Length = 6.0; Height = 0.2; Depth = 0.1; E = 1.0E7: Poisson's ratio = 0.3.
This is a straight cantilever beam solved with solid and shell elements. Three models (rectangular, parallelogram, trapezoidal) are made with each element's type to investigate the effect of distorted elements with a high aspect ratio.
Six types of elements are used for this problem. They are tria-shell, quad-shell, and hexa-solid elements, each with 1st and 2nd order. Four loading cases are used for each model; extension, in-plane bending, transverse bending, and twist. For the extension and bending load cases, unit loads are applied in a consistent fashion over all of the nodes at the tip of the beam.

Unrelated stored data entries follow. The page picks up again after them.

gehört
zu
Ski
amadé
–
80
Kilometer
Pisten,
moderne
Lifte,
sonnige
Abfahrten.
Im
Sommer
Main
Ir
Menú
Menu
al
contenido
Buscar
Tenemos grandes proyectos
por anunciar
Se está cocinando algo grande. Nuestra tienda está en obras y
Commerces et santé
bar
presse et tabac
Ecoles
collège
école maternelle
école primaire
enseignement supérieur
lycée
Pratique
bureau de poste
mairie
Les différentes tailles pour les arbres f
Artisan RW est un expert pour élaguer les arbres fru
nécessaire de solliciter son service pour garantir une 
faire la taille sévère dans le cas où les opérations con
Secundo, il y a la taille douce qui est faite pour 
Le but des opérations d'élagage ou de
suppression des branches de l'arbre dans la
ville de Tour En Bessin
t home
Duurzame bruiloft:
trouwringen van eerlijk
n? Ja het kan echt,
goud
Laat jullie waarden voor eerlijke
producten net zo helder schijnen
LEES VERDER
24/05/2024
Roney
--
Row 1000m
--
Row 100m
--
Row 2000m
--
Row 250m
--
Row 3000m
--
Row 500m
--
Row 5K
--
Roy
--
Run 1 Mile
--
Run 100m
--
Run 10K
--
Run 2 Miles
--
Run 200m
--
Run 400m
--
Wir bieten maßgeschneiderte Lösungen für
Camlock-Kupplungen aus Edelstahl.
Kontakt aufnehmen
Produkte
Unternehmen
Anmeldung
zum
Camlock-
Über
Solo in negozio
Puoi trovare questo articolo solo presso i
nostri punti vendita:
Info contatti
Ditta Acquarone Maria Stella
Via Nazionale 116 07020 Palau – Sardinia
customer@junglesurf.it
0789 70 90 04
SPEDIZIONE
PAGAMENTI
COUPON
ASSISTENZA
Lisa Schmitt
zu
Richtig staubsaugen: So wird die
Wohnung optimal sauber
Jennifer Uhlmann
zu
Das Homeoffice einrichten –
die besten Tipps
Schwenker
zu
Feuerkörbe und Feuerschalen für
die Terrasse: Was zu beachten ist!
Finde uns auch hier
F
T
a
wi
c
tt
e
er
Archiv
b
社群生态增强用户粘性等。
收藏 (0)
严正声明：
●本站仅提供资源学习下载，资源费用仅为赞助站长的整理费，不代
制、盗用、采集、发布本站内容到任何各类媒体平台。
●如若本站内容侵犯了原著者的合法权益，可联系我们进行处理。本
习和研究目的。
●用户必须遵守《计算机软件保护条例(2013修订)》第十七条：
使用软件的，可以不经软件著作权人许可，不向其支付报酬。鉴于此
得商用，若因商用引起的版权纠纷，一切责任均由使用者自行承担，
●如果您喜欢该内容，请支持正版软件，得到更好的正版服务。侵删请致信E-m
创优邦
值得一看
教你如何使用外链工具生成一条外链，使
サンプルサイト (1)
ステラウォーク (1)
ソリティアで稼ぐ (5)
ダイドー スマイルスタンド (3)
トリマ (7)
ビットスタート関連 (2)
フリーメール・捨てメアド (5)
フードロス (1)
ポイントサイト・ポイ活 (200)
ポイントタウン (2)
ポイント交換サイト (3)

For the twist load cases, a unit moment is applied at the tip.
Theoretical solutions for the deflections at the tip, computed by beam theory, are as follows.
|
Load Type |
Component |
Value |
|
extension |
UX |
0.00003 |
|
in-plane bending |
UZ |
0.1081 |
|
transverse bending |
UY |
0.4321 |
|
twist |
ROTX |
0.03208 |
All results are normalized with the target value.
MacNeal, R.H., and Harder, R.L., A Proposed Standard Set of Problems to Test Finite Element Accuracy, Finite Elements in Analysis and Design, 1 (1985) 3-20.